Cano, the Yankees' All-Star second baseman, stepped out of an ice cream truck to raucous applause and embraced D'Annibale. The two talked baseball for a little while and then continued the Wiffle ball game, with Cano both pitching to the youngster and taking some swings of his own.
"He doesn't have a half-speed. He's full speed," said Joseph D'Annibale, Nick's father. "I couldn't quite see his face when Robinson stepped out of the truck. But I'm sure it was an awesome sight."
The younger D'Annibale was diagnosed with acute lymphoblastic leukemia in November 2011, and he's midway through a 40-month treatment that has seen his strength return. D'Annibale has been able to return to playing baseball, and he took pride in talking about his team Friday at the Fan Cave.
But right when everything was returning to normal, the family got another shock. Joe D'Annibale was diagnosed with multiple myeloma in January, providing another mountain for the family to climb. It hasn't been easy, but the elder D'Annibale will seek to find the same source of strength as his son.
"He deals with it great. He just takes his medicine," said Joe of Nicholas. "At six months, things have eased off. The medication is a little less. You visit the hospital a little less. After living with it for two years of treatment, each month gets progressively easier as far as the dosage and how he reacts to it."

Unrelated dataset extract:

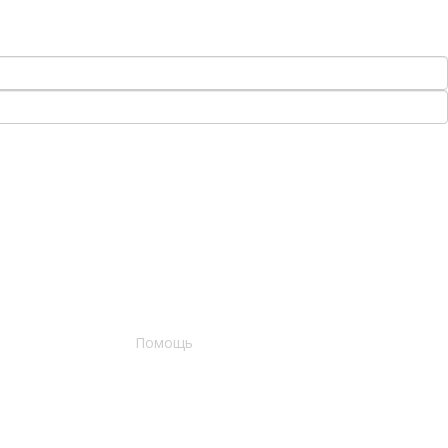
Помощь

That fight was the backdrop for the D'Annibales' visit to the Fan Cave on Friday, and it was evident that the family's spirits were lifted. Joseph went with Nicholas and daughter Danielle to the Fan Cave -- located at Broadway and West 4th Street in Manhattan -- and kept the secret all the way until arrival.
The family was greeted at the door by the Fan Cave denizens, who led them on a guided tour around the building renovated for perpetual wall-to-wall baseball. Nicholas got to see the Cave's huge bank of TVs and the control board that shows tweets and video from every ballpark around the league.
He even got to take a run down the home run slide that the Cave Dwellers use every time a player from their favorite team goes deep. But at that point, Nicholas had no idea that he was about to meet his favorite player, and he got a chance to tug on a brand new Yankees jersey before heading outside.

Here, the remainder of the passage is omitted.